2. Rational:After thyroidectomy neck circumference is monitored every 4 hours to assess for the occurrence of postoperative edema. The client should be placed in an upright position to facilitate air exchange. A pressure dressing is not placed on the operative site because it may restrict breathing. The nurse should monitor the dressing closely and should loosen the dressing if necessary. The nurse should assist the client with deep breathing exercises, but coughing is minimized to prevent tissue damage and stress to the incision.

74)A nurse is reviewing the assessment findings and laboratory data for a client with the syndrome of inappropriate secretion of antidiuretic hormone (SIADH). The nurse understands that which symptoms are associated characteristics of this disorder? Select all that apply. 1.Hypernatremia 2. Signs of water deficit 3. High urine osmolality 4. Low serum osmolality 5. Hypotonicity of body fluids 6. Continued release of antidiuretic hormone

3,4,5,6

30)The nurse should include which interventions in the plan of care for a client with hypothyroidism?

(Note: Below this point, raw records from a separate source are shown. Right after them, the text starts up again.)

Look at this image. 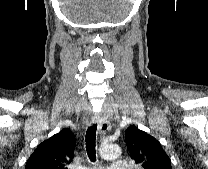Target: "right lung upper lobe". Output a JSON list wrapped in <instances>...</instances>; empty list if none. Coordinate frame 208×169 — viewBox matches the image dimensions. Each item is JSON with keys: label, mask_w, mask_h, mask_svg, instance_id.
<instances>
[{"label": "right lung upper lobe", "mask_w": 208, "mask_h": 169, "mask_svg": "<svg viewBox=\"0 0 208 169\" xmlns=\"http://www.w3.org/2000/svg\"><path fill=\"white\" fill-rule=\"evenodd\" d=\"M74 149V134L69 129H62L37 146L25 169H67L74 158Z\"/></svg>", "instance_id": "1"}]
</instances>
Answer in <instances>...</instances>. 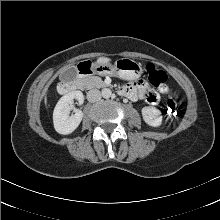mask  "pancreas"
<instances>
[{"instance_id":"pancreas-1","label":"pancreas","mask_w":220,"mask_h":220,"mask_svg":"<svg viewBox=\"0 0 220 220\" xmlns=\"http://www.w3.org/2000/svg\"><path fill=\"white\" fill-rule=\"evenodd\" d=\"M81 83L86 89L102 88L106 86L104 81L98 76H87L81 79Z\"/></svg>"}]
</instances>
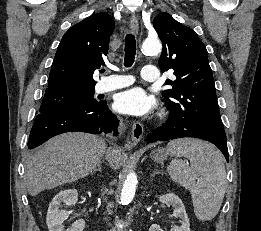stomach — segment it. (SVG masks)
<instances>
[{
    "label": "stomach",
    "mask_w": 261,
    "mask_h": 231,
    "mask_svg": "<svg viewBox=\"0 0 261 231\" xmlns=\"http://www.w3.org/2000/svg\"><path fill=\"white\" fill-rule=\"evenodd\" d=\"M150 156L153 161L160 163L167 160L172 154L165 148H157L151 151Z\"/></svg>",
    "instance_id": "obj_1"
}]
</instances>
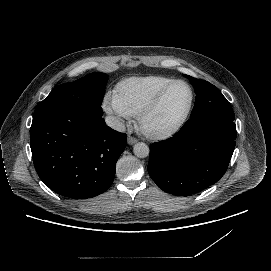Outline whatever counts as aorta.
Listing matches in <instances>:
<instances>
[{
    "mask_svg": "<svg viewBox=\"0 0 271 271\" xmlns=\"http://www.w3.org/2000/svg\"><path fill=\"white\" fill-rule=\"evenodd\" d=\"M149 151V147L143 142H138L133 147L134 154L139 158L147 157L149 155Z\"/></svg>",
    "mask_w": 271,
    "mask_h": 271,
    "instance_id": "762f6f07",
    "label": "aorta"
}]
</instances>
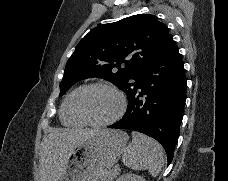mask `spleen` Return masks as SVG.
Segmentation results:
<instances>
[{
    "mask_svg": "<svg viewBox=\"0 0 228 181\" xmlns=\"http://www.w3.org/2000/svg\"><path fill=\"white\" fill-rule=\"evenodd\" d=\"M122 161L132 171H149L151 177H157L164 167V149L151 137L133 131L132 143L126 147Z\"/></svg>",
    "mask_w": 228,
    "mask_h": 181,
    "instance_id": "1",
    "label": "spleen"
}]
</instances>
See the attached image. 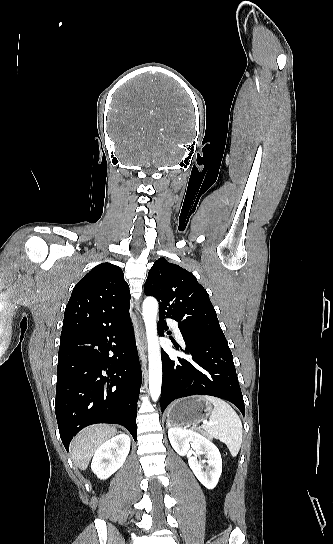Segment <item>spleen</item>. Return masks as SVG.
<instances>
[{
	"label": "spleen",
	"mask_w": 333,
	"mask_h": 544,
	"mask_svg": "<svg viewBox=\"0 0 333 544\" xmlns=\"http://www.w3.org/2000/svg\"><path fill=\"white\" fill-rule=\"evenodd\" d=\"M214 405L209 418V425L202 427L214 438L224 442L231 455L235 457L242 444V422L235 410L224 400L214 396H202Z\"/></svg>",
	"instance_id": "1"
}]
</instances>
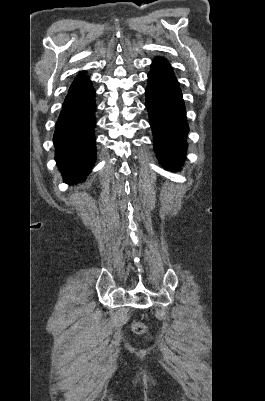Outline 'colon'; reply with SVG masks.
I'll use <instances>...</instances> for the list:
<instances>
[{"label": "colon", "instance_id": "5ec220e1", "mask_svg": "<svg viewBox=\"0 0 265 401\" xmlns=\"http://www.w3.org/2000/svg\"><path fill=\"white\" fill-rule=\"evenodd\" d=\"M132 329L137 334H143L146 332V327L144 324L140 322H134L132 325Z\"/></svg>", "mask_w": 265, "mask_h": 401}]
</instances>
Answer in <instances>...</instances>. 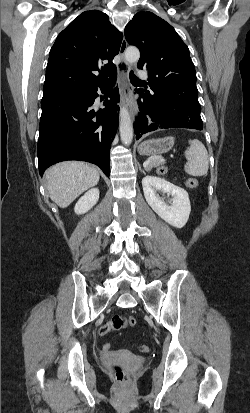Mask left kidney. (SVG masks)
<instances>
[{
	"label": "left kidney",
	"instance_id": "1",
	"mask_svg": "<svg viewBox=\"0 0 250 413\" xmlns=\"http://www.w3.org/2000/svg\"><path fill=\"white\" fill-rule=\"evenodd\" d=\"M145 199L151 208L167 223L176 228L185 226L191 212L188 193L163 178L146 176L142 179ZM158 192L171 195L167 203Z\"/></svg>",
	"mask_w": 250,
	"mask_h": 413
}]
</instances>
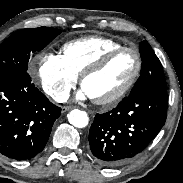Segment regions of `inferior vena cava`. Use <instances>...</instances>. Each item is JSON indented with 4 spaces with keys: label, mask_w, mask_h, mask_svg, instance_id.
<instances>
[{
    "label": "inferior vena cava",
    "mask_w": 183,
    "mask_h": 183,
    "mask_svg": "<svg viewBox=\"0 0 183 183\" xmlns=\"http://www.w3.org/2000/svg\"><path fill=\"white\" fill-rule=\"evenodd\" d=\"M69 98V94L68 93H61V94H57L54 99L59 102V103H63L66 102L67 99Z\"/></svg>",
    "instance_id": "602c4592"
}]
</instances>
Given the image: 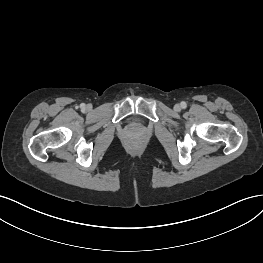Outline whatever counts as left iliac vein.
Listing matches in <instances>:
<instances>
[{
  "label": "left iliac vein",
  "mask_w": 263,
  "mask_h": 263,
  "mask_svg": "<svg viewBox=\"0 0 263 263\" xmlns=\"http://www.w3.org/2000/svg\"><path fill=\"white\" fill-rule=\"evenodd\" d=\"M174 110H175V111H180V110H181V106H180L179 104H176V105L174 106Z\"/></svg>",
  "instance_id": "1"
}]
</instances>
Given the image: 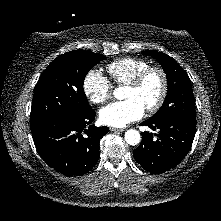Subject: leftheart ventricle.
Segmentation results:
<instances>
[{
    "label": "left heart ventricle",
    "instance_id": "left-heart-ventricle-1",
    "mask_svg": "<svg viewBox=\"0 0 221 221\" xmlns=\"http://www.w3.org/2000/svg\"><path fill=\"white\" fill-rule=\"evenodd\" d=\"M161 91V79L156 73L149 75L139 88H126L125 98L137 99L144 108L154 104Z\"/></svg>",
    "mask_w": 221,
    "mask_h": 221
}]
</instances>
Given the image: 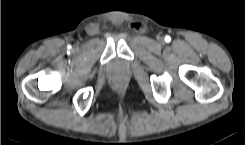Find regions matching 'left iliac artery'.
Segmentation results:
<instances>
[{"label": "left iliac artery", "mask_w": 245, "mask_h": 145, "mask_svg": "<svg viewBox=\"0 0 245 145\" xmlns=\"http://www.w3.org/2000/svg\"><path fill=\"white\" fill-rule=\"evenodd\" d=\"M170 40H171L170 36H166V37H165V41H166V42H169Z\"/></svg>", "instance_id": "1"}]
</instances>
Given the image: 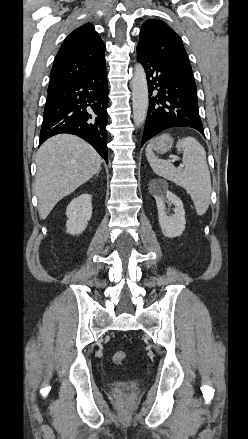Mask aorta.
<instances>
[{"instance_id": "aorta-1", "label": "aorta", "mask_w": 248, "mask_h": 439, "mask_svg": "<svg viewBox=\"0 0 248 439\" xmlns=\"http://www.w3.org/2000/svg\"><path fill=\"white\" fill-rule=\"evenodd\" d=\"M132 84L133 120L138 126L146 119L148 111V85L146 73L141 64H136Z\"/></svg>"}]
</instances>
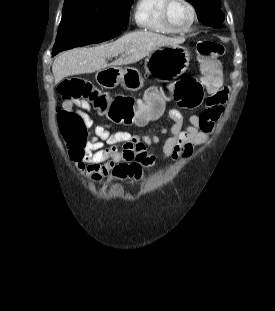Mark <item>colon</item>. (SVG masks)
<instances>
[{
  "label": "colon",
  "instance_id": "5ec220e1",
  "mask_svg": "<svg viewBox=\"0 0 275 311\" xmlns=\"http://www.w3.org/2000/svg\"><path fill=\"white\" fill-rule=\"evenodd\" d=\"M204 75L219 73V58L225 48L219 42L202 41L197 45ZM59 93L66 102L74 104L92 103L101 111V117L112 121L113 125H136L138 129H147L150 121H160L164 116L165 104L175 102L180 106L194 105L203 102V86L195 77H187L173 84L162 86L158 91L146 92L145 97H107L89 81L79 77H69L62 81ZM60 131L67 144L75 150V155L83 148L87 129L82 116L73 110H59L57 114ZM206 120V119H204ZM120 177L139 180L142 167L118 165L115 170Z\"/></svg>",
  "mask_w": 275,
  "mask_h": 311
}]
</instances>
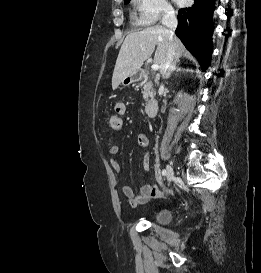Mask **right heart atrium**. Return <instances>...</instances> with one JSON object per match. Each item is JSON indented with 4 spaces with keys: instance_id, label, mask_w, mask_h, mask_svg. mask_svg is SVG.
I'll return each mask as SVG.
<instances>
[{
    "instance_id": "obj_1",
    "label": "right heart atrium",
    "mask_w": 261,
    "mask_h": 273,
    "mask_svg": "<svg viewBox=\"0 0 261 273\" xmlns=\"http://www.w3.org/2000/svg\"><path fill=\"white\" fill-rule=\"evenodd\" d=\"M137 20L142 25H153L174 15L173 8L167 0H134Z\"/></svg>"
}]
</instances>
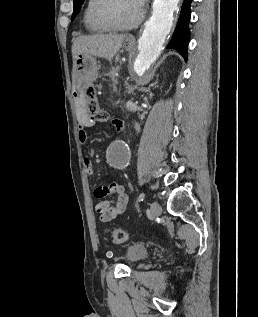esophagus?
Masks as SVG:
<instances>
[{"label": "esophagus", "mask_w": 258, "mask_h": 317, "mask_svg": "<svg viewBox=\"0 0 258 317\" xmlns=\"http://www.w3.org/2000/svg\"><path fill=\"white\" fill-rule=\"evenodd\" d=\"M129 38H130V39H135V37H134V36H129Z\"/></svg>", "instance_id": "34e87169"}]
</instances>
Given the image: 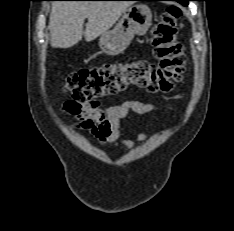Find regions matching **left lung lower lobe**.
<instances>
[{
    "label": "left lung lower lobe",
    "instance_id": "1",
    "mask_svg": "<svg viewBox=\"0 0 234 231\" xmlns=\"http://www.w3.org/2000/svg\"><path fill=\"white\" fill-rule=\"evenodd\" d=\"M143 1H154V0H143ZM175 1H177V0H175ZM181 4H183V3H181ZM183 5H187V4H183Z\"/></svg>",
    "mask_w": 234,
    "mask_h": 231
}]
</instances>
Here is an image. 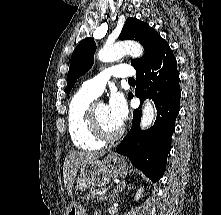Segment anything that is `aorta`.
<instances>
[{
	"mask_svg": "<svg viewBox=\"0 0 221 215\" xmlns=\"http://www.w3.org/2000/svg\"><path fill=\"white\" fill-rule=\"evenodd\" d=\"M143 54V47L137 42H119L112 46H105L98 52V59L102 62H113L121 59L125 55L138 58ZM155 117V107L151 101L146 100L143 105L141 128L147 129L152 124Z\"/></svg>",
	"mask_w": 221,
	"mask_h": 215,
	"instance_id": "aorta-1",
	"label": "aorta"
}]
</instances>
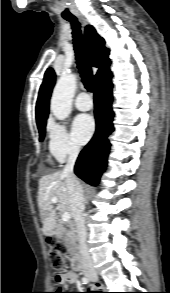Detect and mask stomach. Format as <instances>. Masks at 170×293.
Masks as SVG:
<instances>
[{
	"label": "stomach",
	"mask_w": 170,
	"mask_h": 293,
	"mask_svg": "<svg viewBox=\"0 0 170 293\" xmlns=\"http://www.w3.org/2000/svg\"><path fill=\"white\" fill-rule=\"evenodd\" d=\"M50 234H56V232L55 231H52Z\"/></svg>",
	"instance_id": "obj_1"
}]
</instances>
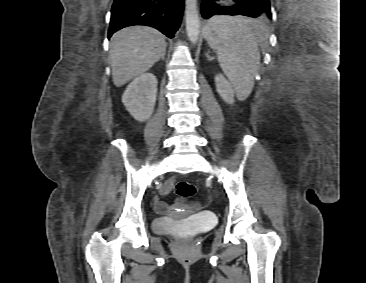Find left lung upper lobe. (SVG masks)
<instances>
[{
	"mask_svg": "<svg viewBox=\"0 0 366 283\" xmlns=\"http://www.w3.org/2000/svg\"><path fill=\"white\" fill-rule=\"evenodd\" d=\"M263 6V8L265 9V12L263 15L260 16V18L264 19V18H268L271 19V9H270V1L269 0H259Z\"/></svg>",
	"mask_w": 366,
	"mask_h": 283,
	"instance_id": "1",
	"label": "left lung upper lobe"
}]
</instances>
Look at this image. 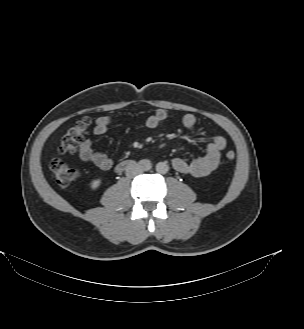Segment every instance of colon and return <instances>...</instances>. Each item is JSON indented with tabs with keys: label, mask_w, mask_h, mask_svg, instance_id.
<instances>
[{
	"label": "colon",
	"mask_w": 304,
	"mask_h": 329,
	"mask_svg": "<svg viewBox=\"0 0 304 329\" xmlns=\"http://www.w3.org/2000/svg\"><path fill=\"white\" fill-rule=\"evenodd\" d=\"M90 125V119L84 118L69 128L60 139L58 147L59 153H73L78 143L89 130ZM224 156L227 161L231 162L235 159L236 154L233 150L229 149L225 152ZM50 169L56 183L63 187L70 185L79 177L78 169L67 165L60 159H53L50 163Z\"/></svg>",
	"instance_id": "colon-1"
}]
</instances>
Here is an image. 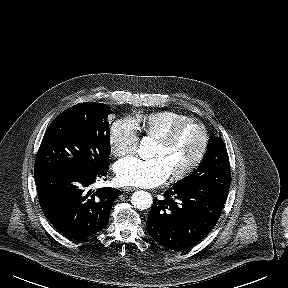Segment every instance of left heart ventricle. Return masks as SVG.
<instances>
[{"label": "left heart ventricle", "instance_id": "b2bd125f", "mask_svg": "<svg viewBox=\"0 0 288 288\" xmlns=\"http://www.w3.org/2000/svg\"><path fill=\"white\" fill-rule=\"evenodd\" d=\"M202 134L194 124L186 126L169 145L156 141L152 156L161 157L170 173L180 171L197 155L201 146Z\"/></svg>", "mask_w": 288, "mask_h": 288}]
</instances>
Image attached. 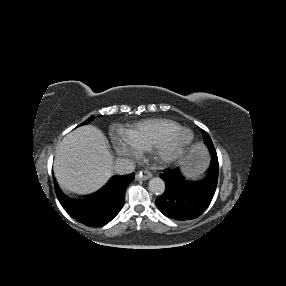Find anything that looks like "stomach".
<instances>
[{
  "instance_id": "stomach-1",
  "label": "stomach",
  "mask_w": 286,
  "mask_h": 286,
  "mask_svg": "<svg viewBox=\"0 0 286 286\" xmlns=\"http://www.w3.org/2000/svg\"><path fill=\"white\" fill-rule=\"evenodd\" d=\"M209 159L206 150L200 146H194L180 161L184 174L188 178L196 179L206 170Z\"/></svg>"
}]
</instances>
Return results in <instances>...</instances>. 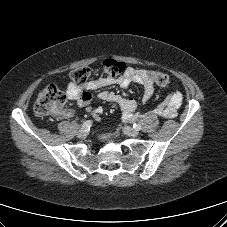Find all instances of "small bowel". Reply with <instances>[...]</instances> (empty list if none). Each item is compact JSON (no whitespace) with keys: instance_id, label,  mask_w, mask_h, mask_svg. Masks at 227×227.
Returning a JSON list of instances; mask_svg holds the SVG:
<instances>
[{"instance_id":"1","label":"small bowel","mask_w":227,"mask_h":227,"mask_svg":"<svg viewBox=\"0 0 227 227\" xmlns=\"http://www.w3.org/2000/svg\"><path fill=\"white\" fill-rule=\"evenodd\" d=\"M131 84L142 86V99L144 103H149L152 100L155 88L154 82L150 78V74L146 70L134 68H128L124 74L119 77H99L86 82L83 86L69 83L66 92L70 100L76 101L80 107H86L91 102V92L97 91V97L100 100L117 105L122 111L124 120L130 121L134 118L137 102L134 99L124 98L119 94L104 90V88L111 85L127 88ZM182 101V94L180 92H174L159 103L153 111L164 118H174L177 115L178 108ZM71 116H73L72 111H64L62 113V117L64 118H69ZM112 137H114L113 134L103 136L105 139H110Z\"/></svg>"}]
</instances>
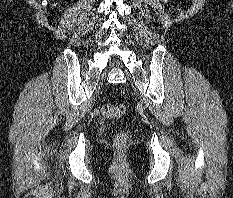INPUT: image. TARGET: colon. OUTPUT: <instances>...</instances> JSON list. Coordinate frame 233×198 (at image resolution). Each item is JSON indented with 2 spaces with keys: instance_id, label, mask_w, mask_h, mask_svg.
Returning <instances> with one entry per match:
<instances>
[{
  "instance_id": "1",
  "label": "colon",
  "mask_w": 233,
  "mask_h": 198,
  "mask_svg": "<svg viewBox=\"0 0 233 198\" xmlns=\"http://www.w3.org/2000/svg\"><path fill=\"white\" fill-rule=\"evenodd\" d=\"M125 112V105L118 104V105H111L106 104L101 108V113L105 118H117L123 115ZM128 133L125 131H121L116 134L114 138V145L117 149L122 150L126 147L128 142Z\"/></svg>"
}]
</instances>
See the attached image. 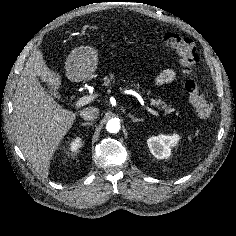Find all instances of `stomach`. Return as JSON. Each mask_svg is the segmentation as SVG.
<instances>
[{
    "instance_id": "1",
    "label": "stomach",
    "mask_w": 236,
    "mask_h": 236,
    "mask_svg": "<svg viewBox=\"0 0 236 236\" xmlns=\"http://www.w3.org/2000/svg\"><path fill=\"white\" fill-rule=\"evenodd\" d=\"M97 51L89 46L75 48L66 60V75L72 81L89 77L97 69Z\"/></svg>"
}]
</instances>
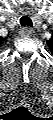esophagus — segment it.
<instances>
[{"mask_svg":"<svg viewBox=\"0 0 53 120\" xmlns=\"http://www.w3.org/2000/svg\"><path fill=\"white\" fill-rule=\"evenodd\" d=\"M20 35L23 37H30L32 35V29L25 27L20 31Z\"/></svg>","mask_w":53,"mask_h":120,"instance_id":"obj_1","label":"esophagus"}]
</instances>
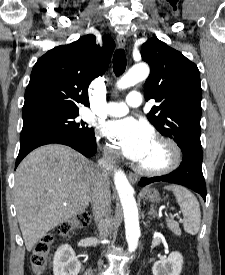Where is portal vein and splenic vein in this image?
<instances>
[{"instance_id": "obj_1", "label": "portal vein and splenic vein", "mask_w": 225, "mask_h": 275, "mask_svg": "<svg viewBox=\"0 0 225 275\" xmlns=\"http://www.w3.org/2000/svg\"><path fill=\"white\" fill-rule=\"evenodd\" d=\"M175 216H177V218H179V216H178V215H171V217H175Z\"/></svg>"}]
</instances>
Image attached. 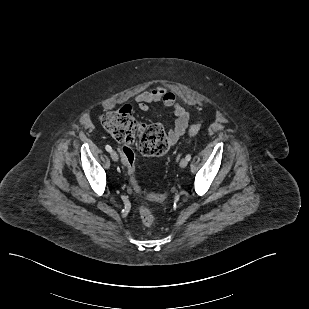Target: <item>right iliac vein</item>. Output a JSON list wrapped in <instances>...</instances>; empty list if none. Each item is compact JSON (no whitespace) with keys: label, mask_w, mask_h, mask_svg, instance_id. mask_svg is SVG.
Wrapping results in <instances>:
<instances>
[{"label":"right iliac vein","mask_w":309,"mask_h":309,"mask_svg":"<svg viewBox=\"0 0 309 309\" xmlns=\"http://www.w3.org/2000/svg\"><path fill=\"white\" fill-rule=\"evenodd\" d=\"M110 155L113 161L117 162L119 160L118 154L115 151L112 150Z\"/></svg>","instance_id":"63e3f726"}]
</instances>
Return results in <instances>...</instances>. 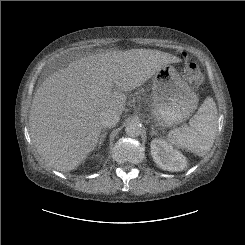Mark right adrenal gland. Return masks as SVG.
Instances as JSON below:
<instances>
[{
  "label": "right adrenal gland",
  "instance_id": "obj_1",
  "mask_svg": "<svg viewBox=\"0 0 245 245\" xmlns=\"http://www.w3.org/2000/svg\"><path fill=\"white\" fill-rule=\"evenodd\" d=\"M107 132L105 131V129H103L102 134L100 135V139L98 141V148L101 146V144L103 143L105 137H106Z\"/></svg>",
  "mask_w": 245,
  "mask_h": 245
}]
</instances>
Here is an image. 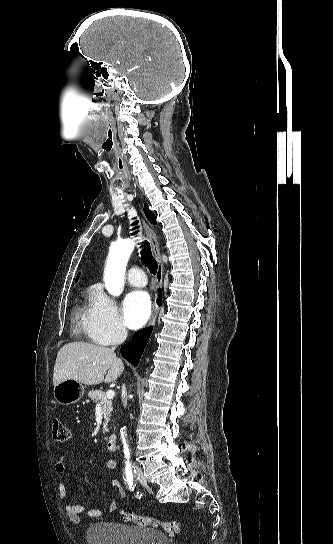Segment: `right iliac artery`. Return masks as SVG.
Instances as JSON below:
<instances>
[{
    "instance_id": "obj_1",
    "label": "right iliac artery",
    "mask_w": 333,
    "mask_h": 544,
    "mask_svg": "<svg viewBox=\"0 0 333 544\" xmlns=\"http://www.w3.org/2000/svg\"><path fill=\"white\" fill-rule=\"evenodd\" d=\"M125 475H126L125 481L127 482V486L129 490L134 491L135 484L133 482V472H132V467L130 464H127L125 467Z\"/></svg>"
}]
</instances>
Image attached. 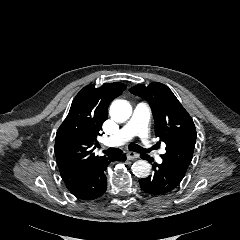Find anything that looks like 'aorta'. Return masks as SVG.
<instances>
[{"instance_id": "1", "label": "aorta", "mask_w": 240, "mask_h": 240, "mask_svg": "<svg viewBox=\"0 0 240 240\" xmlns=\"http://www.w3.org/2000/svg\"><path fill=\"white\" fill-rule=\"evenodd\" d=\"M110 116L117 122H125L132 114V107L126 100H115L109 110ZM135 176L145 178L150 175L151 165L146 160H138L132 165Z\"/></svg>"}]
</instances>
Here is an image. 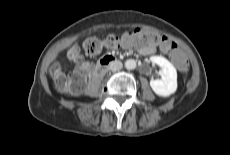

Select all that apply. 1.Provide a cool environment for the client. 2.Instruct the client to consume a high-fat diet. 3.Instruct the client about thyroid replacement therapy. 4.Encourage the client to consume fluids and high-fiber foods in the diet. 5.Inform the client that iodine preparations will be prescribed to treat the disorder. 6.Instruct the client to contact the health care provider (HCP) if episodes of chest pain occur.

3,4,6

102)A client has a chest tube attached to a water seal drainage system. As part of routine nursing care, the nurse should ensure that which intervention is implemented? 1.The water seal chamber has continuous bubbling, and assessment for crepitus is done once a shift. 2. The amount of drainage into the chest tube is noted and recorded every 24 hours in the client's record. 3. The suction control chamber has sterile water added every shift, and the system is kept below waist level. 4. The connection between the chest tube and the drainage system is taped, and an occlusive dressing is maintained at the insertion site.

4. Rationale:The nurse ensures that all system connections are securely taped to prevent accidental disconnection and that an occlusive dressing is maintained at the chest tube insertion site. Continuous bubbling in the water seal chamber indicates an air leak in the system and requires immediate investigation and correction. Drainage is noted and recorded every hour during the first 24 hours after insertion and every 8 hours thereafter. The system is kept below the level of the waist. Assessment for crepitus is done once every 8 hours. Sterile water is added to the suction control chamber only as needed to replace evaporation losses.